If your business has a 31 March balance date, then your end of financial year is approaching fast.
Make sure you are prepared by reviewing the following:
- Debtors – are they all recoverable? In order to get a tax deduction for bad debts, they must be written off before balance date.
- Creditors – Make sure you have all unpaid invoices to hand and recorded into your accounting system.
- If your business holds stock, carry out a stocktake on 31 March. Stock is valued at the lower of cost price or net realisable value. However, if your annual turnover is $1,300,000 or less, and your stock value is reasonably estimated to be less than $10,000 then no stocktake is required.
- If you have a service business, review your work-in-progress at 31 March to ascertain a value.
- Fixed Assets. Review your prior years asset schedule and note any that have been sold or are obsolete.

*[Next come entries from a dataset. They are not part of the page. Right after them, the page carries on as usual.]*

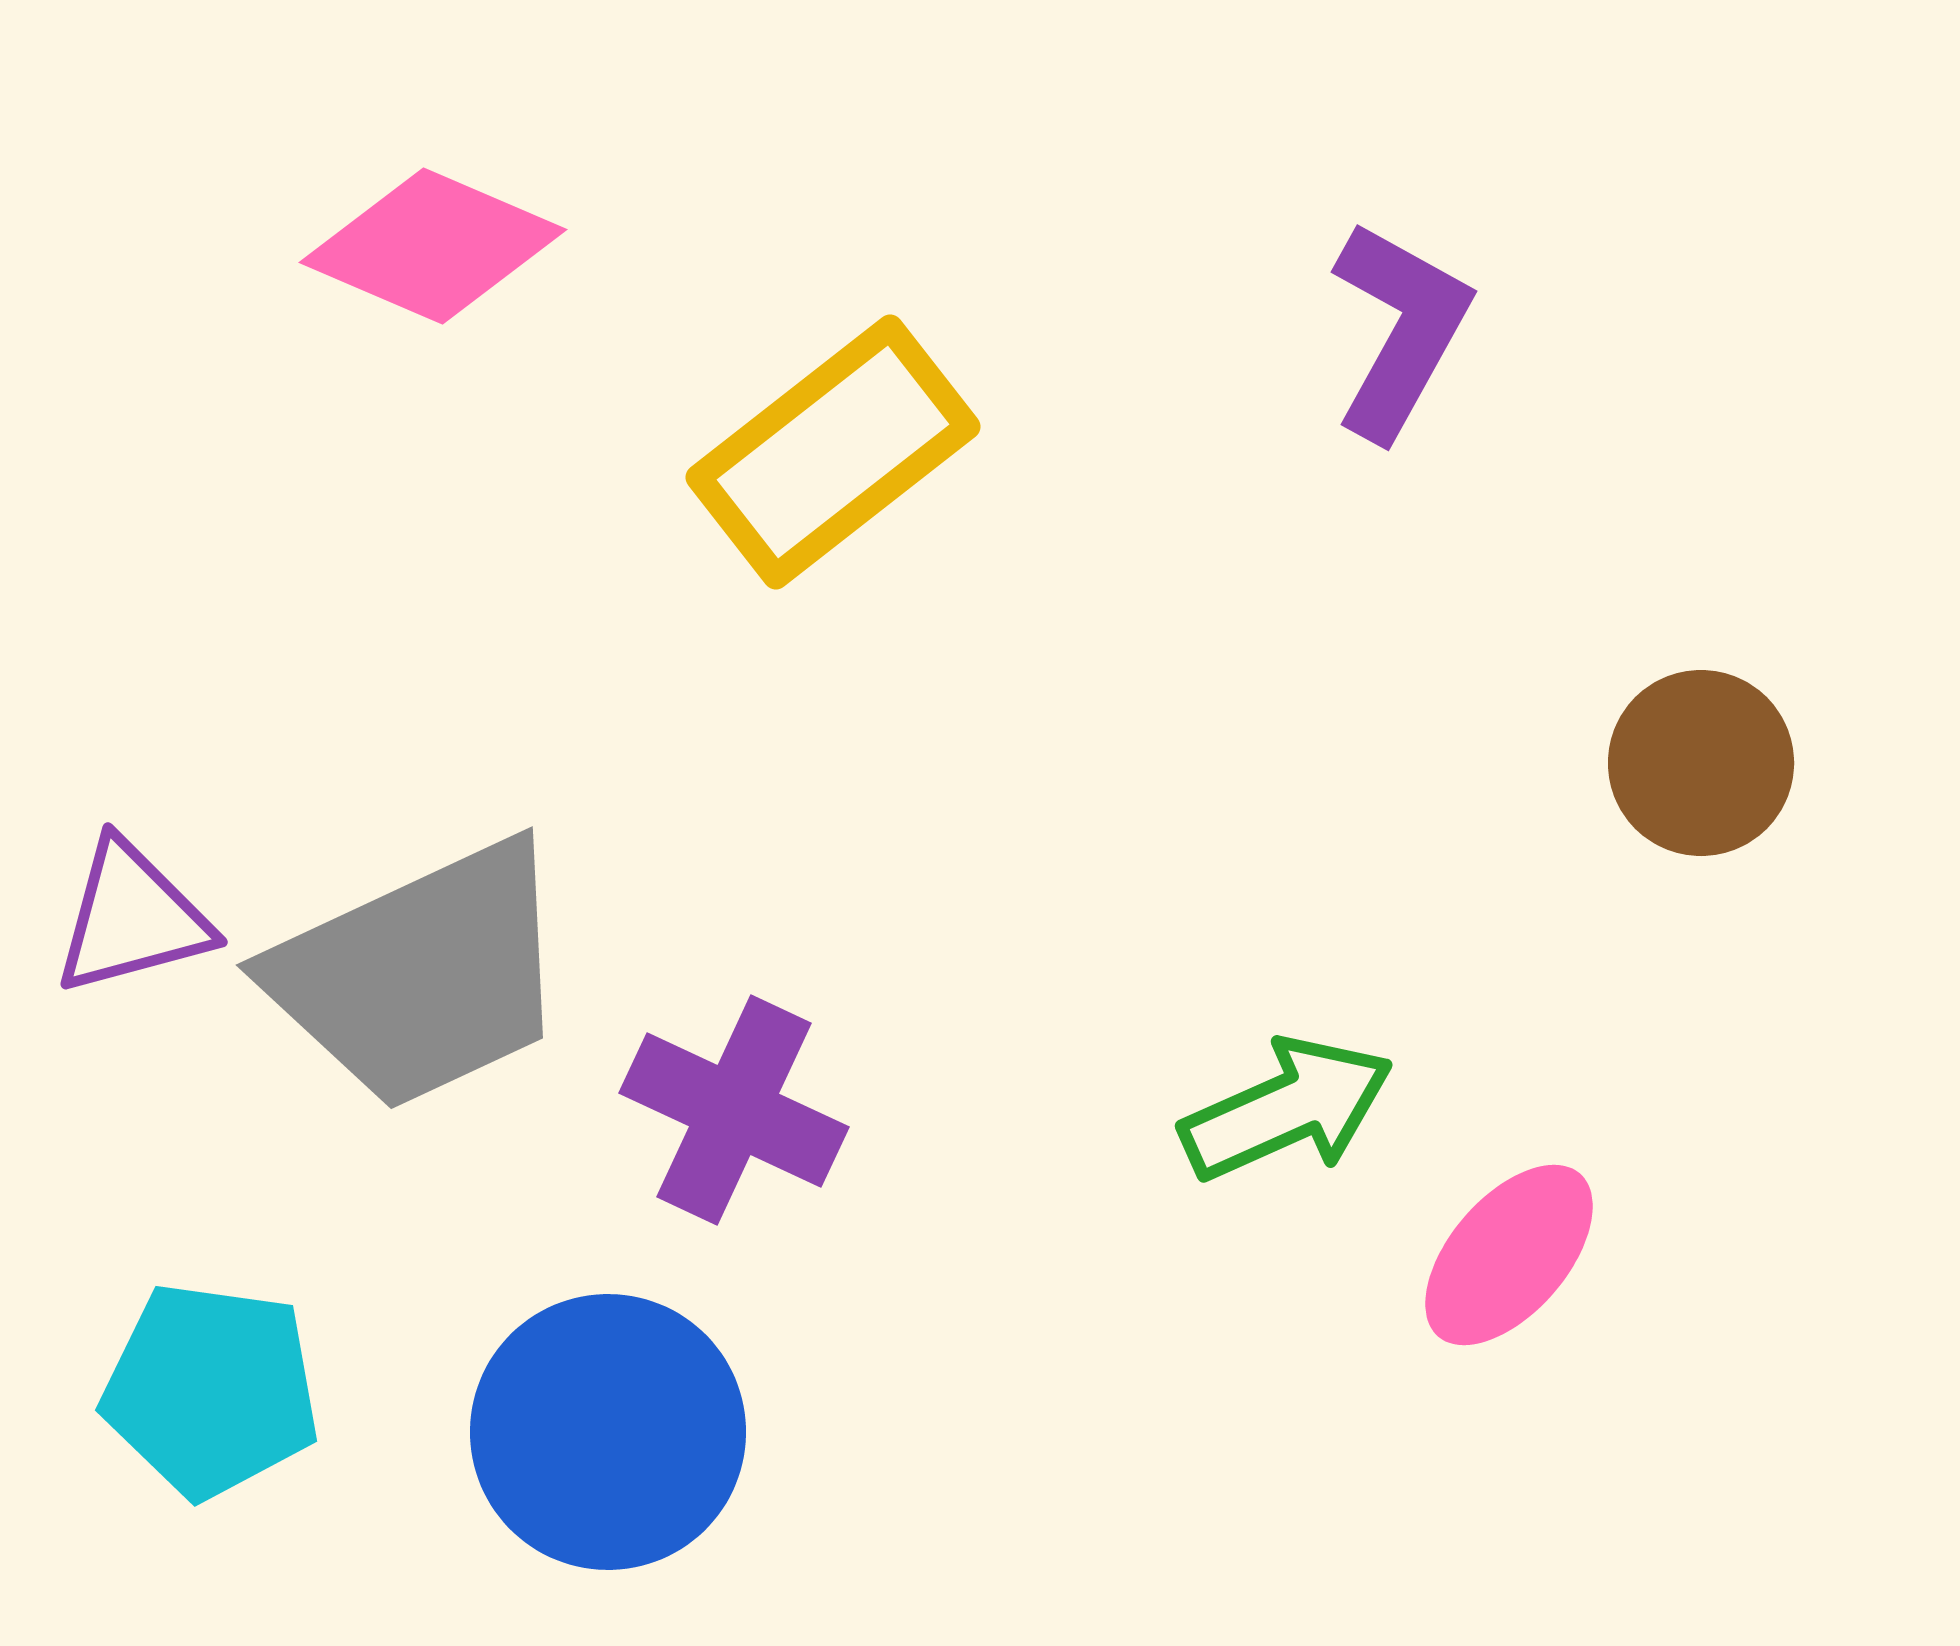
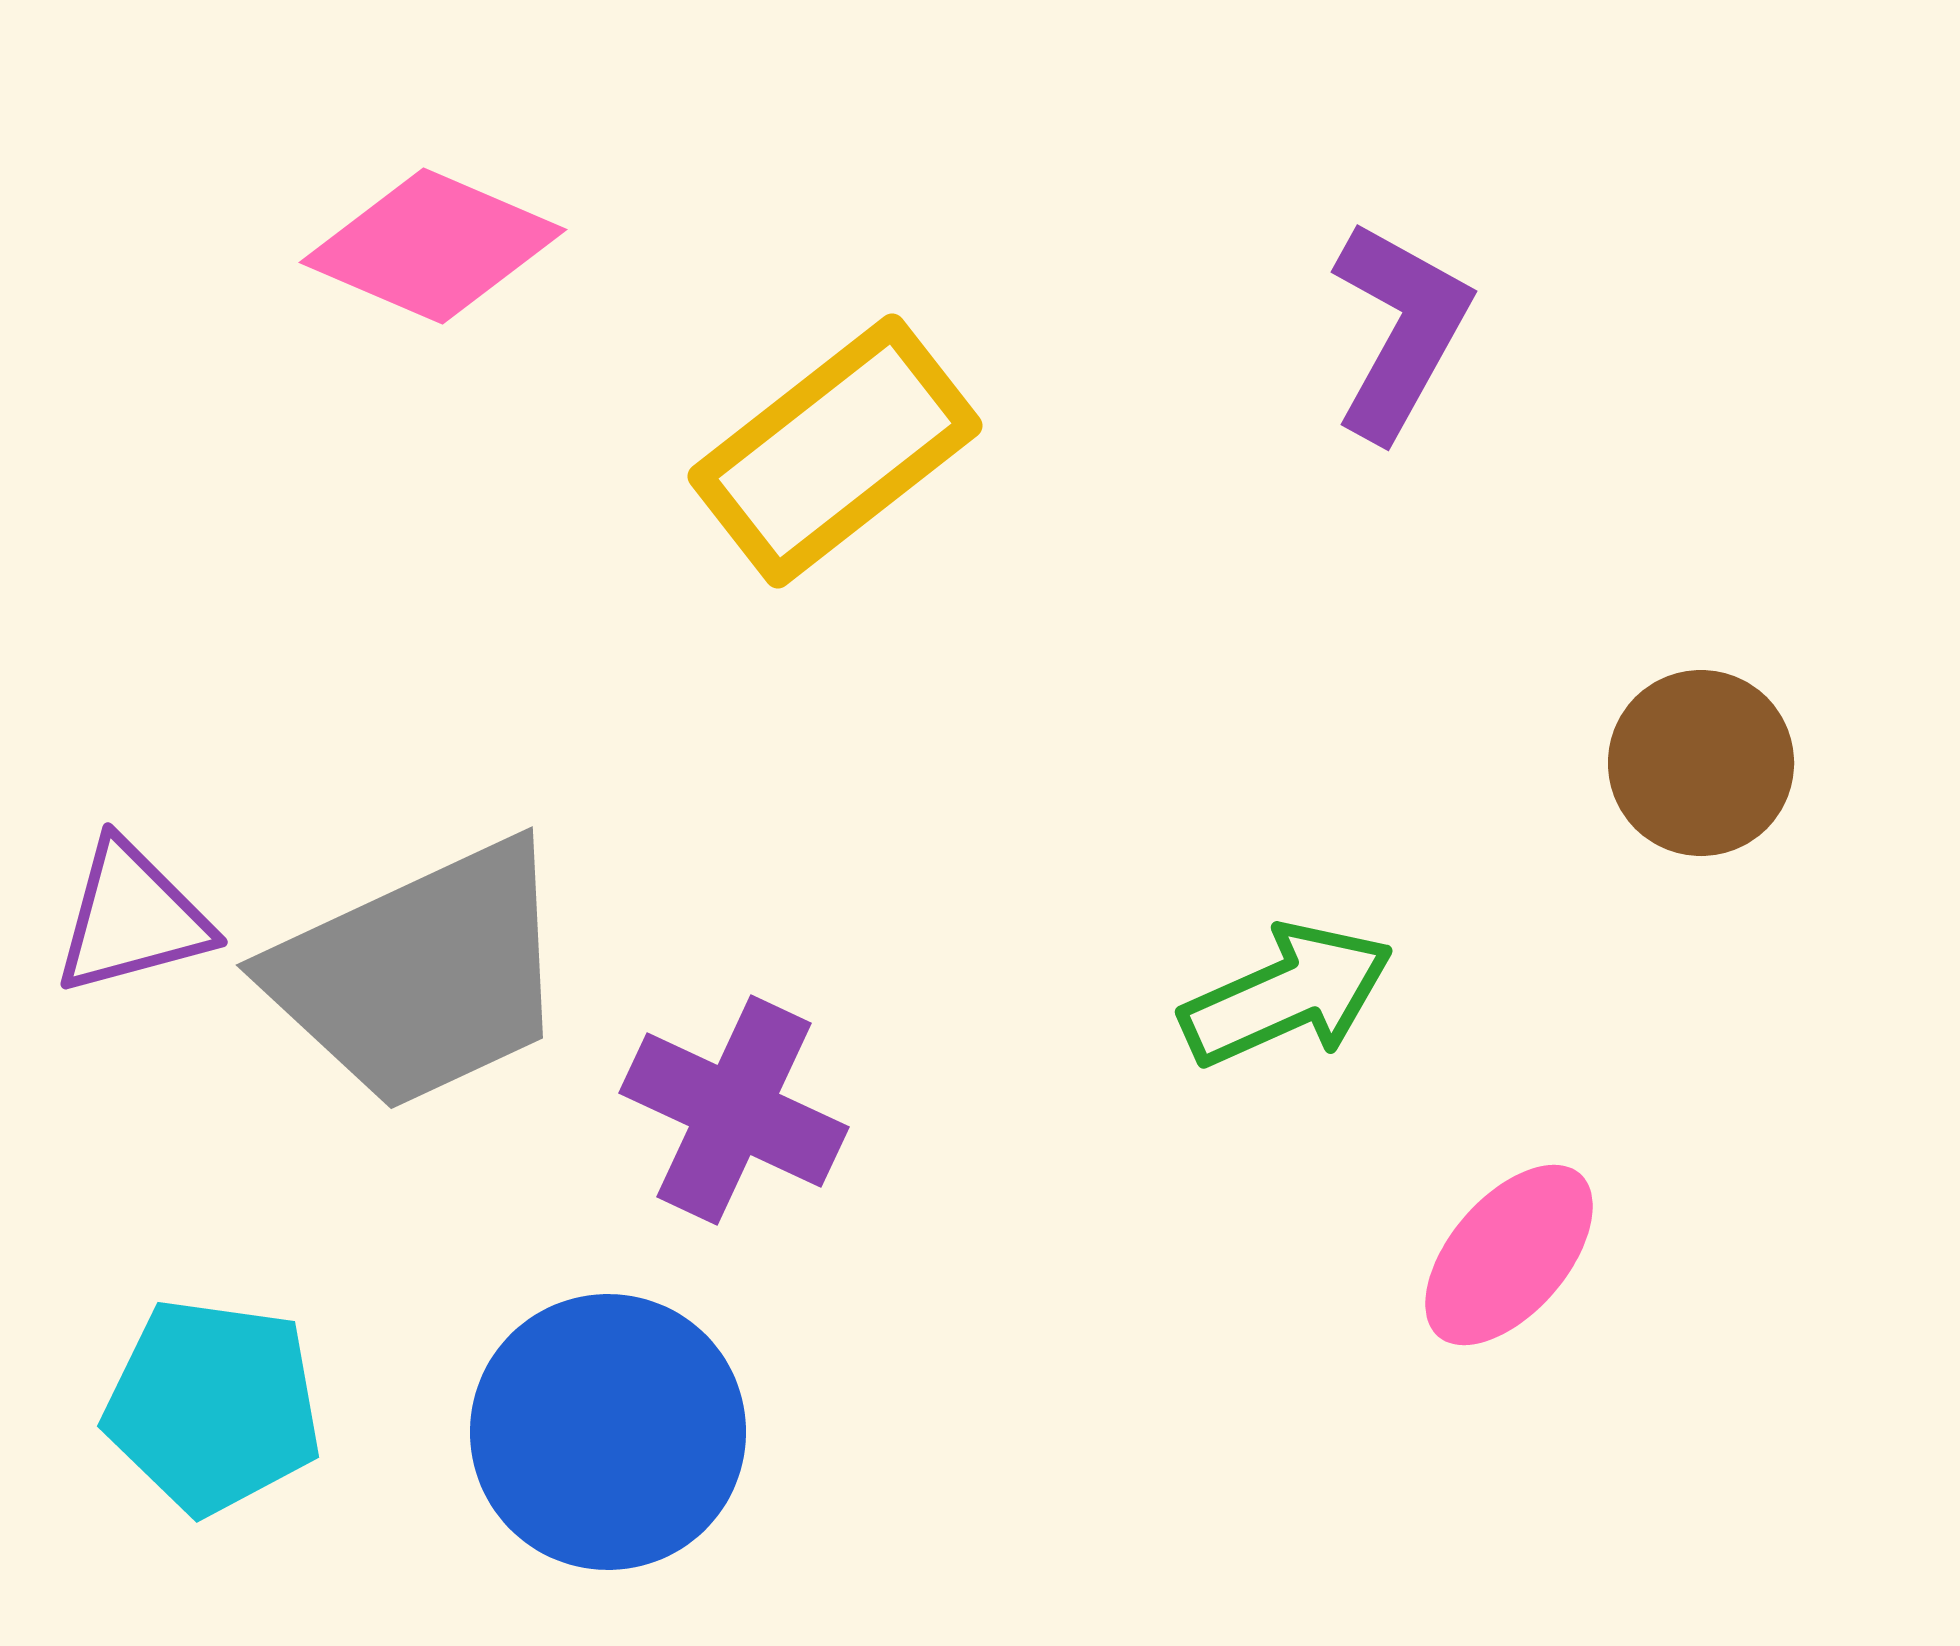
yellow rectangle: moved 2 px right, 1 px up
green arrow: moved 114 px up
cyan pentagon: moved 2 px right, 16 px down
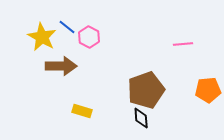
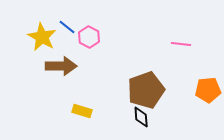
pink line: moved 2 px left; rotated 12 degrees clockwise
black diamond: moved 1 px up
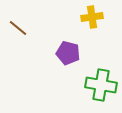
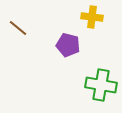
yellow cross: rotated 15 degrees clockwise
purple pentagon: moved 8 px up
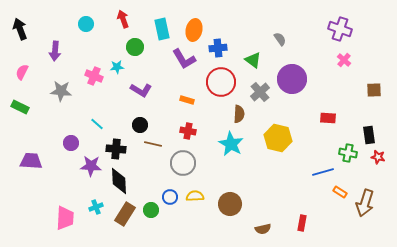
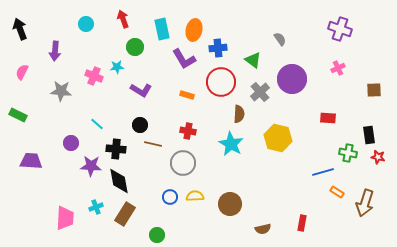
pink cross at (344, 60): moved 6 px left, 8 px down; rotated 24 degrees clockwise
orange rectangle at (187, 100): moved 5 px up
green rectangle at (20, 107): moved 2 px left, 8 px down
black diamond at (119, 181): rotated 8 degrees counterclockwise
orange rectangle at (340, 192): moved 3 px left
green circle at (151, 210): moved 6 px right, 25 px down
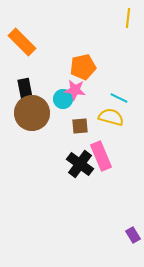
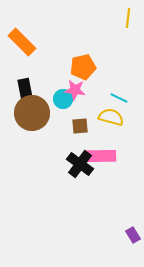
pink rectangle: rotated 68 degrees counterclockwise
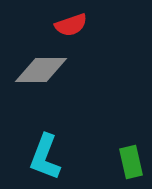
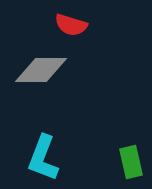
red semicircle: rotated 36 degrees clockwise
cyan L-shape: moved 2 px left, 1 px down
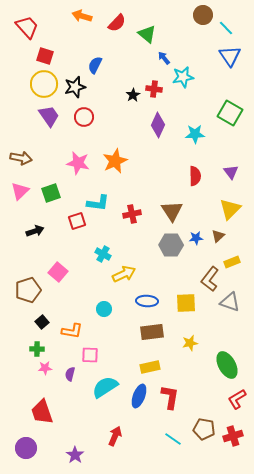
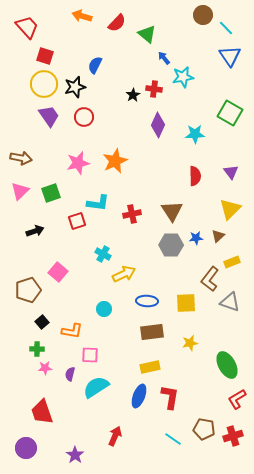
pink star at (78, 163): rotated 25 degrees counterclockwise
cyan semicircle at (105, 387): moved 9 px left
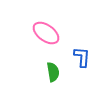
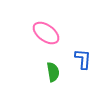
blue L-shape: moved 1 px right, 2 px down
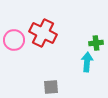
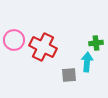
red cross: moved 14 px down
gray square: moved 18 px right, 12 px up
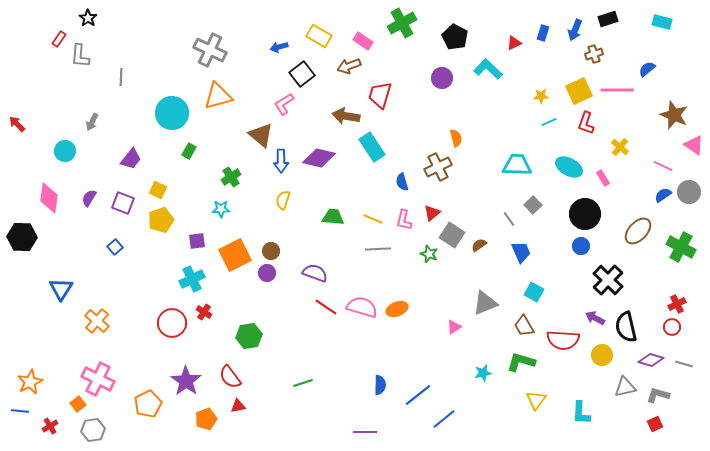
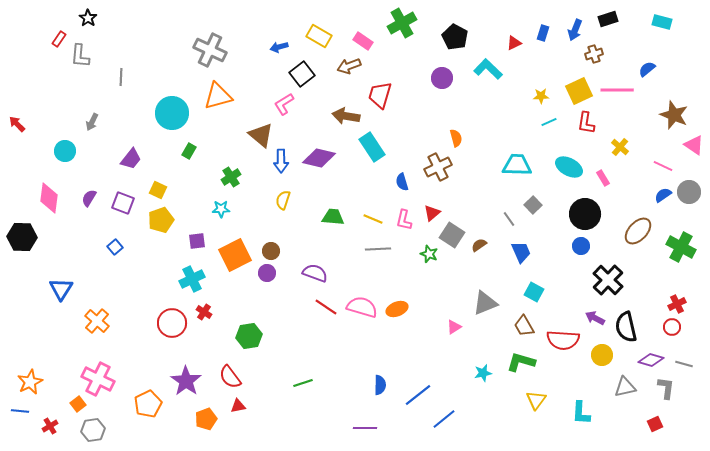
red L-shape at (586, 123): rotated 10 degrees counterclockwise
gray L-shape at (658, 395): moved 8 px right, 7 px up; rotated 80 degrees clockwise
purple line at (365, 432): moved 4 px up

- Repairs & Maintenance expenditure is generally 100% tax deductible. If there is any expenditure of this nature then it may be worthwhile doing before 31 March.
- Low Value Assets. Generally, minor assets that cost less than $500 are fully tax deductible in the year they are purchased, so now may be a good time to purchase that printer or office chair you’ve been holding out for.
- Staff Leave Reports. If you employ staff, make sure you have all leave reports from your payroll system. Also, remember that IRD’s new Payday filing system is active from 1 April 2019, so make sure you’re prepared for this.